____ Records for this task

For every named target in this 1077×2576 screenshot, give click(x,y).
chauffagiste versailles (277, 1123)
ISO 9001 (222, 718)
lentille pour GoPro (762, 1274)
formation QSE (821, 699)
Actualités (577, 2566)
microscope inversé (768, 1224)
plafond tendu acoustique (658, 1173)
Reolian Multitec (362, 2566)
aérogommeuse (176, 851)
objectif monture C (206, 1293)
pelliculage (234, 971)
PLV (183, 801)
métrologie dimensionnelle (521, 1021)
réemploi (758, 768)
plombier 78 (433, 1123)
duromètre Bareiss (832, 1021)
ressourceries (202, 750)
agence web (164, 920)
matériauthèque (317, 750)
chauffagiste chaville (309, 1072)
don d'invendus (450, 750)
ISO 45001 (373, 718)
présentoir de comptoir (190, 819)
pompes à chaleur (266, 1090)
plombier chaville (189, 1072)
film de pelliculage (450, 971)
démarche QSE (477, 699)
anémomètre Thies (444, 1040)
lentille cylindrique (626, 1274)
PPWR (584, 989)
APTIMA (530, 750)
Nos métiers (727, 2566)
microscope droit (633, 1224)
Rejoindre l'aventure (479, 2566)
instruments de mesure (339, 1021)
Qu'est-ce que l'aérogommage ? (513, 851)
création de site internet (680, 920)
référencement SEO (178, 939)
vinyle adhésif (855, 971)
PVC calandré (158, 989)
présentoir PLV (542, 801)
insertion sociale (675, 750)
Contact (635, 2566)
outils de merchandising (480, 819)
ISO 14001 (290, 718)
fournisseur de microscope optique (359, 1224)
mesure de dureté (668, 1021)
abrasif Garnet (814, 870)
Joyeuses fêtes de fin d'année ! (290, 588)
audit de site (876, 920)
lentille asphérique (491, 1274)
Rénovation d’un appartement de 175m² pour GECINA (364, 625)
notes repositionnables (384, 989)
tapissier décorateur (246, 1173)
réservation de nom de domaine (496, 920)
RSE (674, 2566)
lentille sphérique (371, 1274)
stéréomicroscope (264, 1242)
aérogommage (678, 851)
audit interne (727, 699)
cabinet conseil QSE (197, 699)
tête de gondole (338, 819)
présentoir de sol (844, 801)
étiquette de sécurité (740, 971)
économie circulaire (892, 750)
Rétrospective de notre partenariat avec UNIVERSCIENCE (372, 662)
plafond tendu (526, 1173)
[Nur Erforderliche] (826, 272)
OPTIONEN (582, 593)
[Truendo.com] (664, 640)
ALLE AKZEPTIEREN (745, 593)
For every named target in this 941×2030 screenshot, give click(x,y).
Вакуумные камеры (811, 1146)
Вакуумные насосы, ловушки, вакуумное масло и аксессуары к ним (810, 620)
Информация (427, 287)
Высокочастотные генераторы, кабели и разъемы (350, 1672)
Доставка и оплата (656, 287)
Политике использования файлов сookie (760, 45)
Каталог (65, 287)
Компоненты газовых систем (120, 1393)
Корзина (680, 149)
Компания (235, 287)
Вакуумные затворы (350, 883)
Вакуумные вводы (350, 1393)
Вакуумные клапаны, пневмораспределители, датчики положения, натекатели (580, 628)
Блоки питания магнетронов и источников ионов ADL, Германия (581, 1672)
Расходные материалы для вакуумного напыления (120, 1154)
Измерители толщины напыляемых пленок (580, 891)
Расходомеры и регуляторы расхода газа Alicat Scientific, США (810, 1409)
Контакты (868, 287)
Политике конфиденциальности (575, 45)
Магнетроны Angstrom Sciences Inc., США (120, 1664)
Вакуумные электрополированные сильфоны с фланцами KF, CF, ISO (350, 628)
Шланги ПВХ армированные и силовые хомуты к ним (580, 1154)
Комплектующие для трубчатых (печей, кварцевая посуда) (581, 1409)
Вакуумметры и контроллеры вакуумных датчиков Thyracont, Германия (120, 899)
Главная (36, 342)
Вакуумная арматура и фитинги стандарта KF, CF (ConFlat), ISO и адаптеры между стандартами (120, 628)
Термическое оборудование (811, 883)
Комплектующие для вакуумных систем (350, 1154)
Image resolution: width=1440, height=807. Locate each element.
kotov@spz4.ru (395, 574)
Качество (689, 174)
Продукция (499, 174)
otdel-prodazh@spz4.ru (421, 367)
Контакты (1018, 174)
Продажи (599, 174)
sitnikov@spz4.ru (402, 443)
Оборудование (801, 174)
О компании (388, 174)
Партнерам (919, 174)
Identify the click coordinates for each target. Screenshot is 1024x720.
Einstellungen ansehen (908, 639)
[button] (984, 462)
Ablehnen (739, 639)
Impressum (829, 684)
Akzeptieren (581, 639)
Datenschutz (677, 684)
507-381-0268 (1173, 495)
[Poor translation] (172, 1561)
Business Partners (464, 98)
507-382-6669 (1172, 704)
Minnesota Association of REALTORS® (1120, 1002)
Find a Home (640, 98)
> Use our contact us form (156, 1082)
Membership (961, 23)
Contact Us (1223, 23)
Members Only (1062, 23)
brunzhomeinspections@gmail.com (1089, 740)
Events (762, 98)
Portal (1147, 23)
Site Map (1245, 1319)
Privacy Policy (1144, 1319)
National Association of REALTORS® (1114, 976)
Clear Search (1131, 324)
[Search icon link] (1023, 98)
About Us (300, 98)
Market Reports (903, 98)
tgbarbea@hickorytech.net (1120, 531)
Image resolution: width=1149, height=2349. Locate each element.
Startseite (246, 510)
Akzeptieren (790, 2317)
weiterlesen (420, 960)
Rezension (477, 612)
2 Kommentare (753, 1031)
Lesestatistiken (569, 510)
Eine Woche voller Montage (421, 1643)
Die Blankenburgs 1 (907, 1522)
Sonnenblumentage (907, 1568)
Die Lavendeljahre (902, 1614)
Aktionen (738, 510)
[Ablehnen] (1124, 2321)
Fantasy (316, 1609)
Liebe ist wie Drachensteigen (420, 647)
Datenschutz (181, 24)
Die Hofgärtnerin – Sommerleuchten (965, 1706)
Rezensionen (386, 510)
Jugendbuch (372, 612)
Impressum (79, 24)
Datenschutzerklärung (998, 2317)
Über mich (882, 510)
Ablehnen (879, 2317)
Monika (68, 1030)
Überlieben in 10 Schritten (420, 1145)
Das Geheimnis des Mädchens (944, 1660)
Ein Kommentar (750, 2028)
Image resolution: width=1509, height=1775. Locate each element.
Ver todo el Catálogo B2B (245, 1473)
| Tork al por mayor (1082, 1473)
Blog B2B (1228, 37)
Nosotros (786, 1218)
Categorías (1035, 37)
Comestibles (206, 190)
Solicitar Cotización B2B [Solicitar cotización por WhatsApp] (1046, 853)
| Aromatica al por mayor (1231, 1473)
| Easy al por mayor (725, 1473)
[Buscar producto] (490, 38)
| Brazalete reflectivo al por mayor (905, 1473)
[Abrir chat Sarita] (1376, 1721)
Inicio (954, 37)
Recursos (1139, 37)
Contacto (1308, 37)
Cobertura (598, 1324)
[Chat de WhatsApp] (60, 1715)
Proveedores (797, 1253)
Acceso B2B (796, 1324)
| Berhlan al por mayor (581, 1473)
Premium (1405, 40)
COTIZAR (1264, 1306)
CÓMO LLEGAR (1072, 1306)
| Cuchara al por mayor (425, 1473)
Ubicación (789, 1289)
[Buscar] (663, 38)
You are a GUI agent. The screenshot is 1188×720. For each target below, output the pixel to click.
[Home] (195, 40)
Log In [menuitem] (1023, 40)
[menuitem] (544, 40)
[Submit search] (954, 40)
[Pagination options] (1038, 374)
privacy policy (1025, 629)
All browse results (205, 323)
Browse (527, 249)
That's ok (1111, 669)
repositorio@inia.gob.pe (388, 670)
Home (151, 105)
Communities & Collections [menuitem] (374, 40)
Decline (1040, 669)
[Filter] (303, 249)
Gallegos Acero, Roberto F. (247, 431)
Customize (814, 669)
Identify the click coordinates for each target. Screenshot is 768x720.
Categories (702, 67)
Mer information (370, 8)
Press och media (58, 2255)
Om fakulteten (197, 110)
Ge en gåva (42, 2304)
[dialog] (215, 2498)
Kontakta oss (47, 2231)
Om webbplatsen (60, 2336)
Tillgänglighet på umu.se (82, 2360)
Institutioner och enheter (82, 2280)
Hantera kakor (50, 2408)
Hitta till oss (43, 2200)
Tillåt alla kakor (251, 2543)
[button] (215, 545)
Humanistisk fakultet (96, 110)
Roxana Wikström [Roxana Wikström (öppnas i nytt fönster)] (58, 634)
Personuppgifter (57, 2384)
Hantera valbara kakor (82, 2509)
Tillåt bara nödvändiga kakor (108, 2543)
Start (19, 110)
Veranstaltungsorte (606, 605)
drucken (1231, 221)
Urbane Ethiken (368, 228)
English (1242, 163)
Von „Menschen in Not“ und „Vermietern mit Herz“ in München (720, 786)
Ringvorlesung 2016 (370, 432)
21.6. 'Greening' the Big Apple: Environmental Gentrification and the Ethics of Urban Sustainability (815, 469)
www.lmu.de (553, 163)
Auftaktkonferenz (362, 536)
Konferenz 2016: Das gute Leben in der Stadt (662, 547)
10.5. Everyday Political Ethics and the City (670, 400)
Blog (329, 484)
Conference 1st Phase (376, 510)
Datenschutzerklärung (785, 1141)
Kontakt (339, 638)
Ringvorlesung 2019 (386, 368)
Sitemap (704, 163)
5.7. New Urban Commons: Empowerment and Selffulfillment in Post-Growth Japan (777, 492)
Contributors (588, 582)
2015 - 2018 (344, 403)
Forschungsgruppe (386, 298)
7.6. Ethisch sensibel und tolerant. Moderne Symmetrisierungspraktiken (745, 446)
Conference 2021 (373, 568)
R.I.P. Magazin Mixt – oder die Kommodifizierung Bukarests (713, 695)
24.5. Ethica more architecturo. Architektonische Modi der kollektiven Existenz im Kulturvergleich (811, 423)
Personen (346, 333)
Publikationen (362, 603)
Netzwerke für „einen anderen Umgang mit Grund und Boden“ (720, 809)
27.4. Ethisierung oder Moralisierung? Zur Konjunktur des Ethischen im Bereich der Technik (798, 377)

________

## Task description
Using the entries above, give again exactly the lines from the line holding "kotov@spz4.ru (395, 574)" through the line holding "Die Blankenburgs 1 (907, 1522)". Include both end lines and nothing else.

## Reply to the exercise
kotov@spz4.ru (395, 574)
Качество (689, 174)
Продукция (499, 174)
otdel-prodazh@spz4.ru (421, 367)
Контакты (1018, 174)
Продажи (599, 174)
sitnikov@spz4.ru (402, 443)
Оборудование (801, 174)
О компании (388, 174)
Партнерам (919, 174)
Identify the click coordinates for each target. Screenshot is 1024x720.
Einstellungen ansehen (908, 639)
[button] (984, 462)
Ablehnen (739, 639)
Impressum (829, 684)
Akzeptieren (581, 639)
Datenschutz (677, 684)
507-381-0268 (1173, 495)
[Poor translation] (172, 1561)
Business Partners (464, 98)
507-382-6669 (1172, 704)
Minnesota Association of REALTORS® (1120, 1002)
Find a Home (640, 98)
> Use our contact us form (156, 1082)
Membership (961, 23)
Contact Us (1223, 23)
Members Only (1062, 23)
brunzhomeinspections@gmail.com (1089, 740)
Events (762, 98)
Portal (1147, 23)
Site Map (1245, 1319)
Privacy Policy (1144, 1319)
National Association of REALTORS® (1114, 976)
Clear Search (1131, 324)
[Search icon link] (1023, 98)
About Us (300, 98)
Market Reports (903, 98)
tgbarbea@hickorytech.net (1120, 531)
Image resolution: width=1149, height=2349. Locate each element.
Startseite (246, 510)
Akzeptieren (790, 2317)
weiterlesen (420, 960)
Rezension (477, 612)
2 Kommentare (753, 1031)
Lesestatistiken (569, 510)
Eine Woche voller Montage (421, 1643)
Die Blankenburgs 1 (907, 1522)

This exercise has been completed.